(PROBLEM STATEMENT) Copy out the lines of the records below, and only those lines, from the one with "Simulate and visualize noncollaborative" through the one with "Toolbox™ product.", exactly as they appear.

Dataset entries
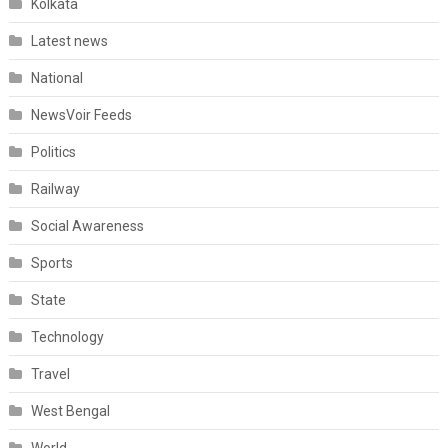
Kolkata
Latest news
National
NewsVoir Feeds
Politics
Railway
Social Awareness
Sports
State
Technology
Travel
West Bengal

---

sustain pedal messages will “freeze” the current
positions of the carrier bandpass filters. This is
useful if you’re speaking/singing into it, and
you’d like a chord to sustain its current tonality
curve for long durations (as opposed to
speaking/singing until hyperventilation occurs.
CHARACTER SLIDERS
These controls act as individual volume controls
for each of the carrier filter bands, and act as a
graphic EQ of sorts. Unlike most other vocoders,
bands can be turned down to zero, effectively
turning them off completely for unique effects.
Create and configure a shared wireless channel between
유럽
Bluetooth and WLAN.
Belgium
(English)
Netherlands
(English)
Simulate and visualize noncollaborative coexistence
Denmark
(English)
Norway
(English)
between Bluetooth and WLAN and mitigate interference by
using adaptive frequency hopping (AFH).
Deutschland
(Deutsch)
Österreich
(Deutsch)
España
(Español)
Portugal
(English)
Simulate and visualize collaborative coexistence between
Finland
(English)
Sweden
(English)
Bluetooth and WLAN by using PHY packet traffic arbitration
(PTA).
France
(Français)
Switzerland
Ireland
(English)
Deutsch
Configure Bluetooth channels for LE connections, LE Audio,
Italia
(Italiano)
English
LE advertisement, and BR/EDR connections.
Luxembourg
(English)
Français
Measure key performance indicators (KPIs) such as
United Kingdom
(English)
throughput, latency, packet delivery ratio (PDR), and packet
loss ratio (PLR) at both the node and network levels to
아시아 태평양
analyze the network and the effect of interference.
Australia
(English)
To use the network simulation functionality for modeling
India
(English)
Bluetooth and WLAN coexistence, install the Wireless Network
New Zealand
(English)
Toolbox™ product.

(RESULT FOR THIS TASK)
Simulate and visualize noncollaborative coexistence
Denmark
(English)
Norway
(English)
between Bluetooth and WLAN and mitigate interference by
using adaptive frequency hopping (AFH).
Deutschland
(Deutsch)
Österreich
(Deutsch)
España
(Español)
Portugal
(English)
Simulate and visualize collaborative coexistence between
Finland
(English)
Sweden
(English)
Bluetooth and WLAN by using PHY packet traffic arbitration
(PTA).
France
(Français)
Switzerland
Ireland
(English)
Deutsch
Configure Bluetooth channels for LE connections, LE Audio,
Italia
(Italiano)
English
LE advertisement, and BR/EDR connections.
Luxembourg
(English)
Français
Measure key performance indicators (KPIs) such as
United Kingdom
(English)
throughput, latency, packet delivery ratio (PDR), and packet
loss ratio (PLR) at both the node and network levels to
아시아 태평양
analyze the network and the effect of interference.
Australia
(English)
To use the network simulation functionality for modeling
India
(English)
Bluetooth and WLAN coexistence, install the Wireless Network
New Zealand
(English)
Toolbox™ product.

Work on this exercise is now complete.